> TASK BRIEF: All of the entries need to be repeated exactly. Leave nothing out.

*** Begin section ***

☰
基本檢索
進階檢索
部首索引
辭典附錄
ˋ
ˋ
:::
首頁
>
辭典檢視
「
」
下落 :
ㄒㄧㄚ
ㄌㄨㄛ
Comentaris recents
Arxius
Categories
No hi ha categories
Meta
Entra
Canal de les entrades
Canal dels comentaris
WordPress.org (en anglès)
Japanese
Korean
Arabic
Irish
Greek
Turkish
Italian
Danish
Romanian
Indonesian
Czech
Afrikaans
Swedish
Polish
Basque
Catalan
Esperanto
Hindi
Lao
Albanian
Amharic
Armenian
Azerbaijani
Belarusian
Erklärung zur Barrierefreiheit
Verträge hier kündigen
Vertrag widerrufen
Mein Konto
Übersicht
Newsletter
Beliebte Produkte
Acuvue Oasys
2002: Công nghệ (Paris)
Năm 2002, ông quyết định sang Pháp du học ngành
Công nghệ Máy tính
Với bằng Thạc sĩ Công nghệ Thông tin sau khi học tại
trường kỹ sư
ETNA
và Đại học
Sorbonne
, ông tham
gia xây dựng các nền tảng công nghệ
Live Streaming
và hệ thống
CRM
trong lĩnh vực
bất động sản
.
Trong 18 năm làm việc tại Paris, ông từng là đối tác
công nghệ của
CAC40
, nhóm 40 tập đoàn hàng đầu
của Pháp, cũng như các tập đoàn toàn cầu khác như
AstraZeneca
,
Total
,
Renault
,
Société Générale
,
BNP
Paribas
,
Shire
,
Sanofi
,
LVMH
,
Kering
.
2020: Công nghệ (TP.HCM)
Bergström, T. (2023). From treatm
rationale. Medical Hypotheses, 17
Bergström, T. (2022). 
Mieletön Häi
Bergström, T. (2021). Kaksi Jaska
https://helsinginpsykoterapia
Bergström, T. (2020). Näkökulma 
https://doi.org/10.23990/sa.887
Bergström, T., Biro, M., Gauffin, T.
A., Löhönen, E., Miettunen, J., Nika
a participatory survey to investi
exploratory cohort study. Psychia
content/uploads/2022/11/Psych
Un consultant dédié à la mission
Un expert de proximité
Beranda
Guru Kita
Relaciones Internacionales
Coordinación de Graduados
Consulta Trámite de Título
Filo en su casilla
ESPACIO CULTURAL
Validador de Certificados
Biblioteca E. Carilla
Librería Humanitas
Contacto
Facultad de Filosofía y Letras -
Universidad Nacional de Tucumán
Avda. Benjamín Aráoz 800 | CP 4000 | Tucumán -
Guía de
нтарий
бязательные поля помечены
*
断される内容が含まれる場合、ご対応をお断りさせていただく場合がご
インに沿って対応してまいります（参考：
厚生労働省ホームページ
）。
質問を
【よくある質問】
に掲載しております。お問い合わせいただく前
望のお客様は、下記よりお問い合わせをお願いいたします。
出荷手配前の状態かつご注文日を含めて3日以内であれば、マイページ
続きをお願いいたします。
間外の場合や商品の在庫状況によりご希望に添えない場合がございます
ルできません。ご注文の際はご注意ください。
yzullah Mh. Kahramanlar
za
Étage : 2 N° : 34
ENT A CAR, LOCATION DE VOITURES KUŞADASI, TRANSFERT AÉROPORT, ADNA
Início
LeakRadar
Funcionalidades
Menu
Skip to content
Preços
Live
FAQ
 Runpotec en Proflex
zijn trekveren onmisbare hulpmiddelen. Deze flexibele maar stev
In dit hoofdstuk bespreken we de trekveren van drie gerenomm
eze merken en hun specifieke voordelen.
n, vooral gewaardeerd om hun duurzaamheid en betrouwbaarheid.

*** End section ***

> EXERCISE SOLUTION:
☰
基本檢索
進階檢索
部首索引
辭典附錄
ˋ
ˋ
:::
首頁
>
辭典檢視
「
」
下落 :
ㄒㄧㄚ
ㄌㄨㄛ
Comentaris recents
Arxius
Categories
No hi ha categories
Meta
Entra
Canal de les entrades
Canal dels comentaris
WordPress.org (en anglès)
Japanese
Korean
Arabic
Irish
Greek
Turkish
Italian
Danish
Romanian
Indonesian
Czech
Afrikaans
Swedish
Polish
Basque
Catalan
Esperanto
Hindi
Lao
Albanian
Amharic
Armenian
Azerbaijani
Belarusian
Erklärung zur Barrierefreiheit
Verträge hier kündigen
Vertrag widerrufen
Mein Konto
Übersicht
Newsletter
Beliebte Produkte
Acuvue Oasys
2002: Công nghệ (Paris)
Năm 2002, ông quyết định sang Pháp du học ngành
Công nghệ Máy tính
Với bằng Thạc sĩ Công nghệ Thông tin sau khi học tại
trường kỹ sư
ETNA
và Đại học
Sorbonne
, ông tham
gia xây dựng các nền tảng công nghệ
Live Streaming
và hệ thống
CRM
trong lĩnh vực
bất động sản
.
Trong 18 năm làm việc tại Paris, ông từng là đối tác
công nghệ của
CAC40
, nhóm 40 tập đoàn hàng đầu
của Pháp, cũng như các tập đoàn toàn cầu khác như
AstraZeneca
,
Total
,
Renault
,
Société Générale
,
BNP
Paribas
,
Shire
,
Sanofi
,
LVMH
,
Kering
.
2020: Công nghệ (TP.HCM)
Bergström, T. (2023). From treatm
rationale. Medical Hypotheses, 17
Bergström, T. (2022). 
Mieletön Häi
Bergström, T. (2021). Kaksi Jaska
https://helsinginpsykoterapia
Bergström, T. (2020). Näkökulma 
https://doi.org/10.23990/sa.887
Bergström, T., Biro, M., Gauffin, T.
A., Löhönen, E., Miettunen, J., Nika
a participatory survey to investi
exploratory cohort study. Psychia
content/uploads/2022/11/Psych
Un consultant dédié à la mission
Un expert de proximité
Beranda
Guru Kita
Relaciones Internacionales
Coordinación de Graduados
Consulta Trámite de Título
Filo en su casilla
ESPACIO CULTURAL
Validador de Certificados
Biblioteca E. Carilla
Librería Humanitas
Contacto
Facultad de Filosofía y Letras -
Universidad Nacional de Tucumán
Avda. Benjamín Aráoz 800 | CP 4000 | Tucumán -
Guía de
нтарий
бязательные поля помечены
*
断される内容が含まれる場合、ご対応をお断りさせていただく場合がご
インに沿って対応してまいります（参考：
厚生労働省ホームページ
）。
質問を
【よくある質問】
に掲載しております。お問い合わせいただく前
望のお客様は、下記よりお問い合わせをお願いいたします。
出荷手配前の状態かつご注文日を含めて3日以内であれば、マイページ
続きをお願いいたします。
間外の場合や商品の在庫状況によりご希望に添えない場合がございます
ルできません。ご注文の際はご注意ください。
yzullah Mh. Kahramanlar
za
Étage : 2 N° : 34
ENT A CAR, LOCATION DE VOITURES KUŞADASI, TRANSFERT AÉROPORT, ADNA
Início
LeakRadar
Funcionalidades
Menu
Skip to content
Preços
Live
FAQ
 Runpotec en Proflex
zijn trekveren onmisbare hulpmiddelen. Deze flexibele maar stev
In dit hoofdstuk bespreken we de trekveren van drie gerenomm
eze merken en hun specifieke voordelen.
n, vooral gewaardeerd om hun duurzaamheid en betrouwbaarheid.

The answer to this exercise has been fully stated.